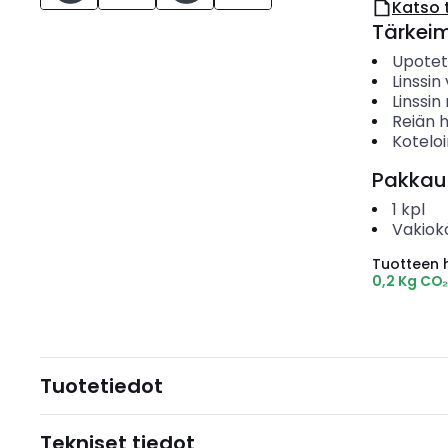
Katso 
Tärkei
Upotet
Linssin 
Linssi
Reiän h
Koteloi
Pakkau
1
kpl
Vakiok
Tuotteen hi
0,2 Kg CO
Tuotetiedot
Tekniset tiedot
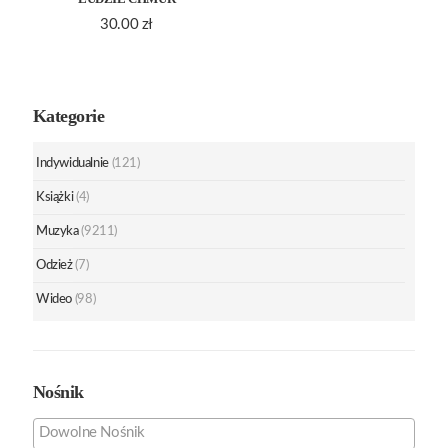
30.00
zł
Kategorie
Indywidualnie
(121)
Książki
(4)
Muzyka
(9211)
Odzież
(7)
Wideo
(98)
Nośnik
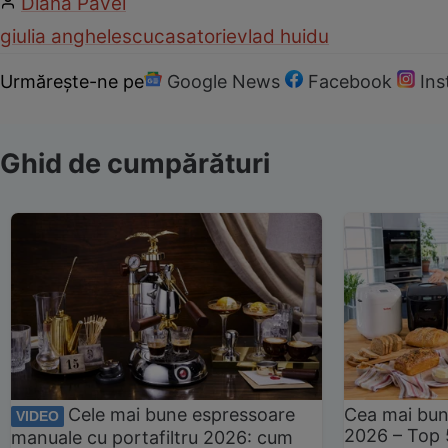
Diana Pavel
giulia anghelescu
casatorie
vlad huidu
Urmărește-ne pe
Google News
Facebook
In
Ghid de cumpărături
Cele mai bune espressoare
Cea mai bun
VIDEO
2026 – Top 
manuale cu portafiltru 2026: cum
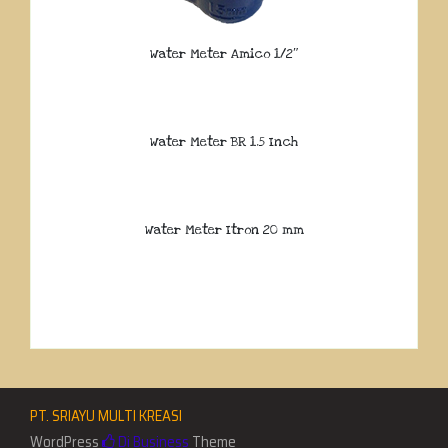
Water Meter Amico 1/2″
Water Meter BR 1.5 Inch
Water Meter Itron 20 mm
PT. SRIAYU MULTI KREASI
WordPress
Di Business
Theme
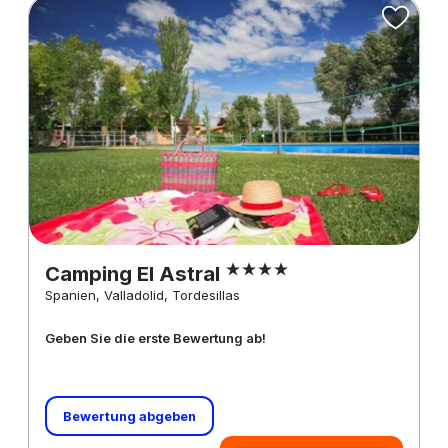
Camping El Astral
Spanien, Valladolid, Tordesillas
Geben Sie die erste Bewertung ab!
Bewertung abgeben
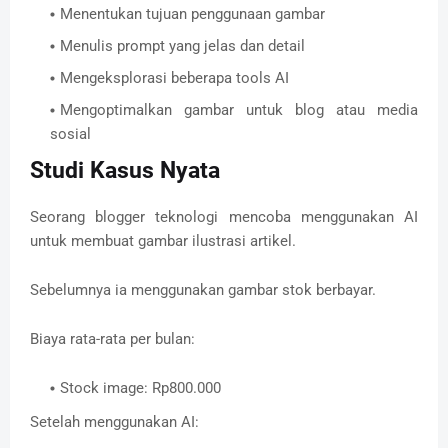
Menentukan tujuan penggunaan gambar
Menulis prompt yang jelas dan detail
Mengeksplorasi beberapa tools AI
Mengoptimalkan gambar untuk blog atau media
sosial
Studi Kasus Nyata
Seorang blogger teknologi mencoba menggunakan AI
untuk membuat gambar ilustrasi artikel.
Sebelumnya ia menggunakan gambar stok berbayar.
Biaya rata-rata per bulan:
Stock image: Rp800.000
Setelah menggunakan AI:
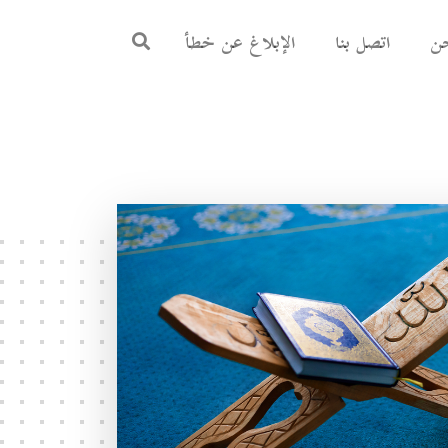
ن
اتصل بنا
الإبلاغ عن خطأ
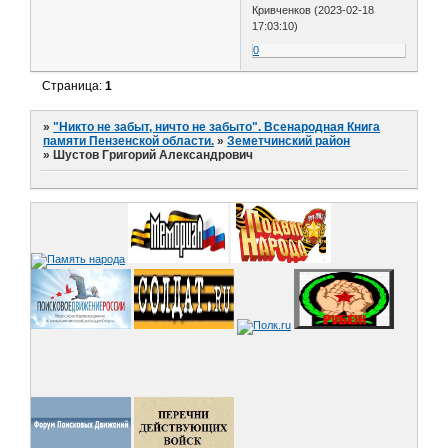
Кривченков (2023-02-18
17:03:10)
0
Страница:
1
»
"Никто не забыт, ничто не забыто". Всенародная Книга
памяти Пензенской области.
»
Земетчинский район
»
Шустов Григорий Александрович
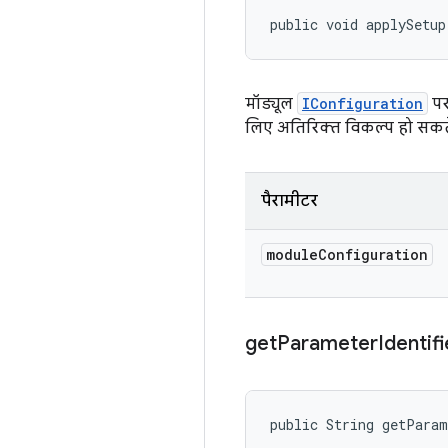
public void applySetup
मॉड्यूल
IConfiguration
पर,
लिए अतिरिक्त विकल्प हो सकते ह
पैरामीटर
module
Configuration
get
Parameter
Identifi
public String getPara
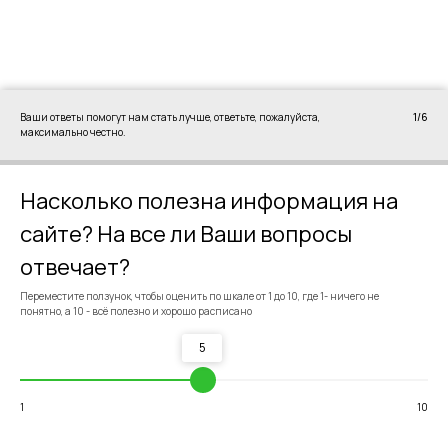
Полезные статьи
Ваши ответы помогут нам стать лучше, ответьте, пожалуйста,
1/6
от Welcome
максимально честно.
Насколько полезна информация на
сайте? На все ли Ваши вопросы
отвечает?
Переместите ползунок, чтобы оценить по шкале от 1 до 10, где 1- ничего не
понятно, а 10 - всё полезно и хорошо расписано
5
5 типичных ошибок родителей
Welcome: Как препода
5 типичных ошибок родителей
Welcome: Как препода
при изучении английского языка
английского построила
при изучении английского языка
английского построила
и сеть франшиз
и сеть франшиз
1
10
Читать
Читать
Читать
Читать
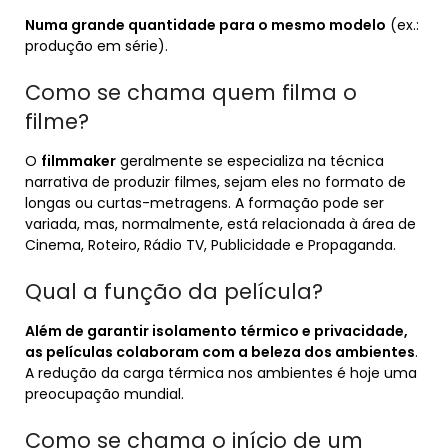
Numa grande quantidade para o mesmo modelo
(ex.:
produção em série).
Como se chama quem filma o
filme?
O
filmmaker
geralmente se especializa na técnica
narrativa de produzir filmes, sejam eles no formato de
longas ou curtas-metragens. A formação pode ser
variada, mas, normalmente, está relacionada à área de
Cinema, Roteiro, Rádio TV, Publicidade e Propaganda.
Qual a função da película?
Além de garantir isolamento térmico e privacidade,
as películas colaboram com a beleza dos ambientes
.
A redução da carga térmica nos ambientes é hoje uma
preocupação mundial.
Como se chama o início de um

--

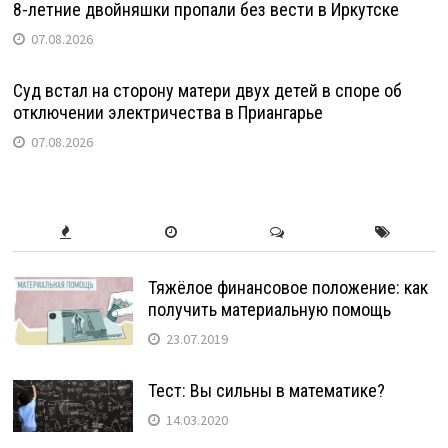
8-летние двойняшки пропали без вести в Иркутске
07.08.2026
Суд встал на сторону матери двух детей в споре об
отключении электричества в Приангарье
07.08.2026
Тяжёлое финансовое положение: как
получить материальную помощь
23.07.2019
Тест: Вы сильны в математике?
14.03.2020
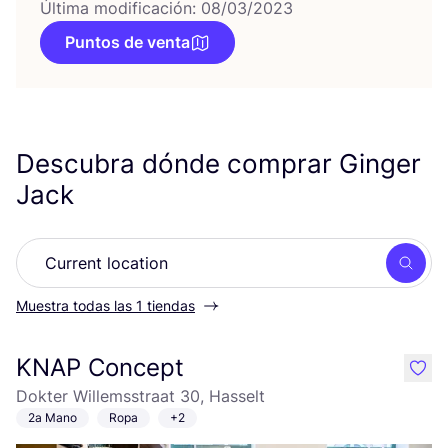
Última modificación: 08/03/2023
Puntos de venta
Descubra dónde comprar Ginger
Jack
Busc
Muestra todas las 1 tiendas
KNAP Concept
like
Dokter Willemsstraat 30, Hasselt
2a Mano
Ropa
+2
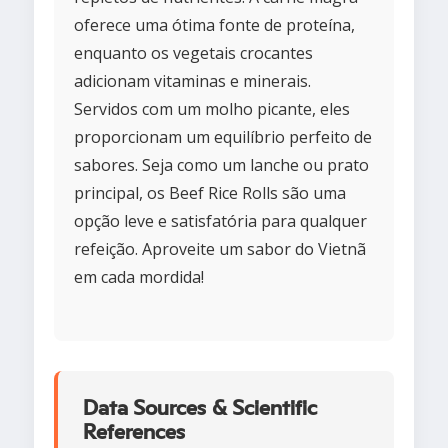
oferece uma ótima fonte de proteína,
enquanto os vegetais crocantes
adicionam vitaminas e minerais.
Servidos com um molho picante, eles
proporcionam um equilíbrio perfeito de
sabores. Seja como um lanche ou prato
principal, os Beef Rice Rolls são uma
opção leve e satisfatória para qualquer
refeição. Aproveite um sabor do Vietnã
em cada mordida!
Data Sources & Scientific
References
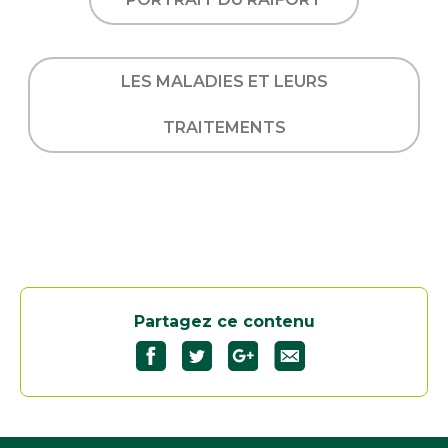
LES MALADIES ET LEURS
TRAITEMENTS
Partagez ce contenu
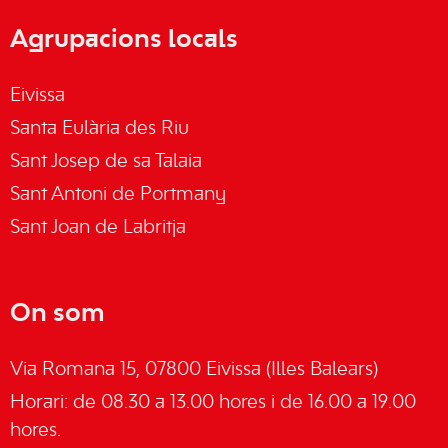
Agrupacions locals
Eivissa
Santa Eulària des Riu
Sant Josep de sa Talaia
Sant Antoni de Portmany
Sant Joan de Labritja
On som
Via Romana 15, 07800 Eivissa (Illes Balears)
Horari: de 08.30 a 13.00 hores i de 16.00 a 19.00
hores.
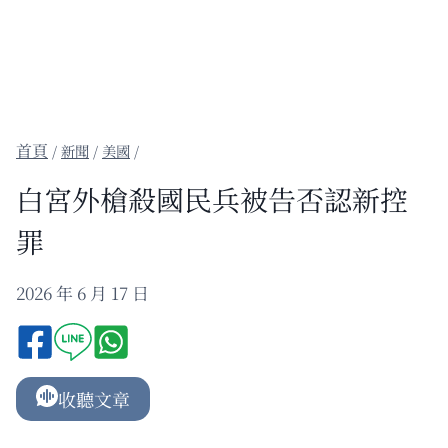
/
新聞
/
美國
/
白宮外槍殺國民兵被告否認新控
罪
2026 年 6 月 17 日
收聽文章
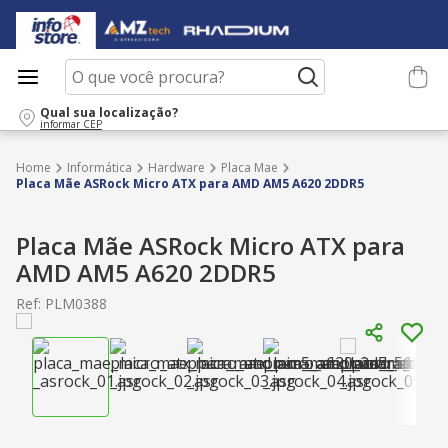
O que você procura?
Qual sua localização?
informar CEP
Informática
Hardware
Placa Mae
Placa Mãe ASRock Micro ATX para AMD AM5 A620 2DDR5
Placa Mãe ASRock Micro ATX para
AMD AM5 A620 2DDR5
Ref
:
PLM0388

### DIRECTIONS FOR THIS TASK
In the entries above, every line from the line with "enquanto os vegetais crocantes" to the line with "TRAITEMENTS" is to be printed exactly, with both ends included and pictures excluded.

### OUTPUT OF THE EXERCISE
enquanto os vegetais crocantes
adicionam vitaminas e minerais.
Servidos com um molho picante, eles
proporcionam um equilíbrio perfeito de
sabores. Seja como um lanche ou prato
principal, os Beef Rice Rolls são uma
opção leve e satisfatória para qualquer
refeição. Aproveite um sabor do Vietnã
em cada mordida!
Data Sources & Scientific
References
LES MALADIES ET LEURS
TRAITEMENTS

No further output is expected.